Zhen Qiang, Gao Li-Na, Wang Ren-Feng, Chu Wei-Wei, Zhang Ya-Xiao, Zhao Xiao-Jian, Lv Bao-Lei, Liu Jia-Bao
Department of Thoracic Surgery, Shijiazhuang No.1 Hospital, Shijiazhuang, Hebei Province, China.
Obstetrical and Reproductive Genetic Department, Hebei General Hospital, Shijiazhuang, Hebei Province, China.
Cell Biochem Funct. 2018 Jan;36(1):27-33. doi: 10.1002/cbf.3314. Epub 2018 Jan 7.
Oesophageal cancer (OC) is one of the most fatal malignancies in the world, and chemoresistance restricts the therapeutic outcome of OC. Long noncoding RNA (lncRNA) was reported to play roles in multiple cancer types. Yet, the function of lncRNA in chemoresistance of OC has not been reported. A lncRNA gene, PCAT-1, showed higher expression in OC tissues, especially higher in secondary OC compared with normal mucosa tissues. Overexpression of PCAT-1 increased the proliferation rate and growth of OC cells. Inhibition of PCAT-1 decreased proliferation and growth of OC cells, and increased cisplatin chemosensitivity. In a mouse OC xenograft model, PCAT-1 inhibition repressed OC growth in vivo. Therefore, PCAT-1 may potentially serve as a therapeutic target for treating OC. PCAT-1 promotes development of OC and represses the chemoresistance of OC to cisplatin, and silencing of PCAT-1 may be a therapeutic strategy for treating OC.

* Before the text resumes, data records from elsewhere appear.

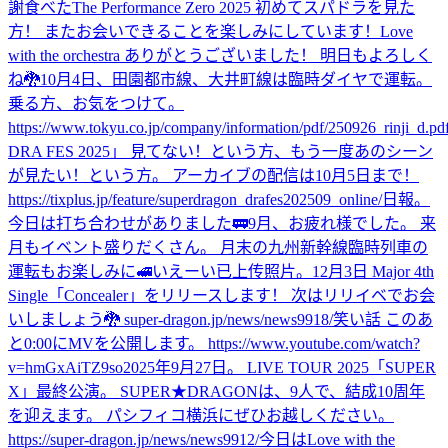
謝
食べた
The Performance Zero 2025 初めてスパドラを見た
方！ またお会いできることを楽しみにしています！
Love
with the orchestra ありがとうございました！ 明日もよろしく
ね🐉
10月4日、田園都市線、大井町線は臨時ダイヤで運転。
乗る方、お気をつけて。
https://www.tokyu.co.jp/company/information/pdf/250926_rinji_d.pd
DRA FES 2025」 見てない！という方、もう一度あのシーン
が見たい！という方。 アーカイブの配信は10月5日まで！
https://tixplus.jp/feature/superdragon_drafes202509_online/
日報。
今日は打ち合わせがありました🚃
9月、お疲れ様でした。 来
月もイベント盛りだくさん。 月末の九州新幹線臨時列車の
運転もお楽しみに🚅
いえーい
已上传照片。
12月3日 Major 4th
Single「Concealer」をリリースします！ 次はリリイベでお会
いしましょう🐉 super-dragon.jp/news/news9918/
笑い話 このあ
と0:00にMVを公開します。 https://www.youtube.com/watch?
v=hmGxAiTZ9so
2025年9月27日。 LIVE TOUR 2025「SUPER
X」最終公演。 SUPER★DRAGONは、9人で、結成10周年
を迎えます。 パシフィコ横浜にぜひお越しください。
https://super-dragon.jp/news/news9912/
今日はLove with the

食管癌(OC)是全球最致命的恶性肿瘤之一,化疗耐药性限制了OC的治疗效果。据报道,长链非编码RNA(lncRNA)在多种癌症类型中发挥作用。然而,lncRNA在OC化疗耐药中的作用尚未见报道。一种lncRNA基因,即前列腺癌相关转录本1(PCAT-1),在OC组织中表达较高,与正常黏膜组织相比,在继发性OC中表达尤其高。PCAT-1的过表达增加了OC细胞的增殖率和生长。抑制PCAT-1可降低OC细胞的增殖和生长,并增加顺铂化疗敏感性。在小鼠OC异种移植模型中,抑制PCAT-1可在体内抑制OC生长。因此,PCAT-1可能潜在地作为治疗OC的靶点。PCAT-1促进OC的发展并抑制OC对顺铂的化疗耐药性,沉默PCAT-1可能是治疗OC的一种治疗策略。